• _WHAT IS REQUIRED_: May I have the line containing "ფავლენიშვილი იქნება" and every line after it through the end of the data, repeated exactly and with no other lines?
*** Opening EXERCISE INPUTS ***
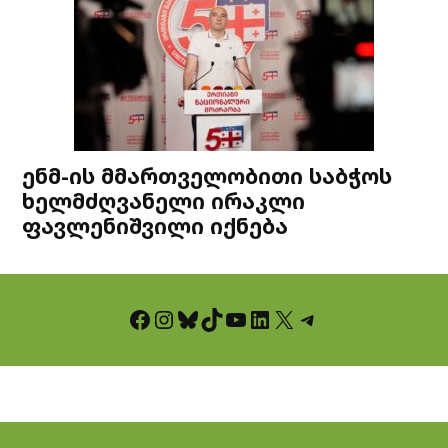
ენმ-ის მმართველობითი საბჭოს
ხელმძღვანელი ირაკლი
ფავლენიშვილი იქნება
Facebook
Instagram
Bluesky
TikTok
YouTube
LinkedIn
X
Telegram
*** Closing EXERCISE INPUTS ***
• _REPLY_:
ფავლენიშვილი იქნება
Facebook
Instagram
Bluesky
TikTok
YouTube
LinkedIn
X
Telegram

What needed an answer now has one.